The investment committee of the $417.3 billion California Public Employees’ Retirement System, Sacramento, had been composed of a smaller nine-member panel that lacked final authority.
Committee member Margaret Brown during the governance committee meeting Tuesday said that the investment committee should be expanded to give the full board oversight. Even though any board member could sit in on an investment committee meeting, only committee members could vote or make motions, she said.
The board also changed its governance policy to make the hiring, evaluating and terminating of the CIO a shared responsibility between the board and the CEO. The CEO had previously had sole responsibility for hiring, firing and managing the CIO.
During the governance committee meeting Tuesday, CalPERS Board President Henry Jones suggested the change so the board would be involved in the evaluation of the CIO.
California state Controller Betty T. Yee during the governance committee meeting said she favored the change so the entire board could share the responsibility in all the facets of hiring the next CIO. Ms. Yee said the change would also relate to accountability, especially if the CIO is ever terminated.
The board also voted to give CEO Marcie Frost a 2019-‘20 incentive award of $100,617. There was no discussion and four board members voted against the award.
Ms. Frost’s base salary for the 2019-‘20 fiscal year was $343,949. Her incentive for the prior fiscal year was $99,920.
The governance committee also is expected to discuss in November whether the board’s pension and health benefits committee should be changed to include all 13 board members.
The item is being placed on the agenda at the request of board member Jason Perez.
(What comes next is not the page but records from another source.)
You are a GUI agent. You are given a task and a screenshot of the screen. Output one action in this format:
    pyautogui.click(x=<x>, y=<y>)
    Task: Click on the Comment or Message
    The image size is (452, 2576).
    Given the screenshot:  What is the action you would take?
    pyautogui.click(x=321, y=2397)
At Tuesday’s governance committee meeting, some committee members wanted to make the change but could not do so since the matter was not on the agenda.
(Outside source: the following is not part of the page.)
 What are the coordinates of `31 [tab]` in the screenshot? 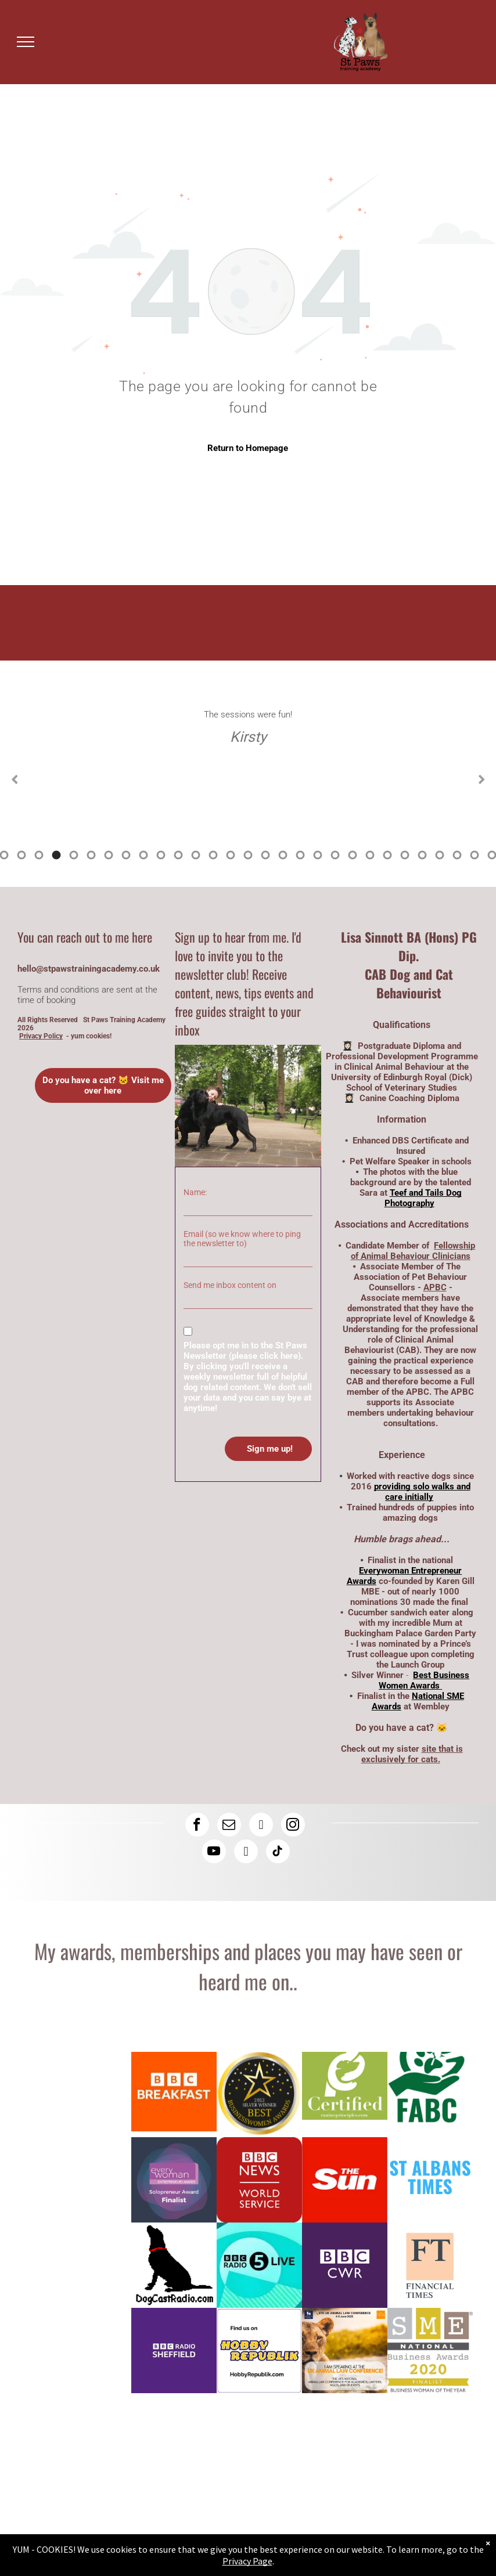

In other news, CalPERS expects that a state bill it had sponsored to keep private some information about its private debt investments could be reintroduced in the next legislative session. The bill was pulled by its author in early August prior to being heard by the senate policy committee, Danny Brown, chief of CalPERS’ legislative affairs division, told the board on Wednesday.
“It had to do obviously with some of the news about CalPERS but also in light of ... COVID-19,” he said. “It just was a difficult time to really get out and advocate for a bill ... and know whether or not that bill was going to be successful,” Mr. Brown said in response to questions from board member David Miller. “All parties thought it would be best to wait and regroup and come back next year” if the board approves.
Mr. Brown said that he will return to the board to discuss introducing the bill “at the appropriate time.”